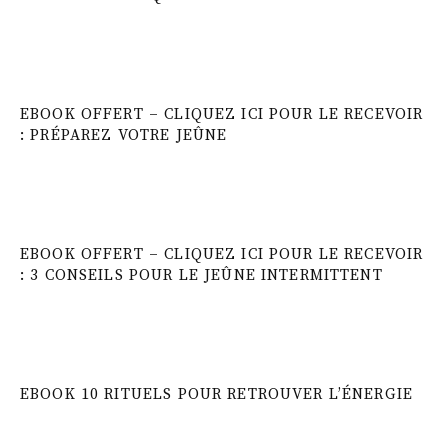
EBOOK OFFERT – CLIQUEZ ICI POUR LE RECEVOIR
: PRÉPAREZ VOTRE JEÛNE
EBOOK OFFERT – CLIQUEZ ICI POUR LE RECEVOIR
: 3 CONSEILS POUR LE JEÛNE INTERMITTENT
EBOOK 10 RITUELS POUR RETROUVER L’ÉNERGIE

________

• TASK DETAILS
What is needed is an exact copy of every entry, minus the images.

• EXERCISE RESPONSE
EBOOK OFFERT – CLIQUEZ ICI POUR LE RECEVOIR
: PRÉPAREZ VOTRE JEÛNE
EBOOK OFFERT – CLIQUEZ ICI POUR LE RECEVOIR
: 3 CONSEILS POUR LE JEÛNE INTERMITTENT
EBOOK 10 RITUELS POUR RETROUVER L’ÉNERGIE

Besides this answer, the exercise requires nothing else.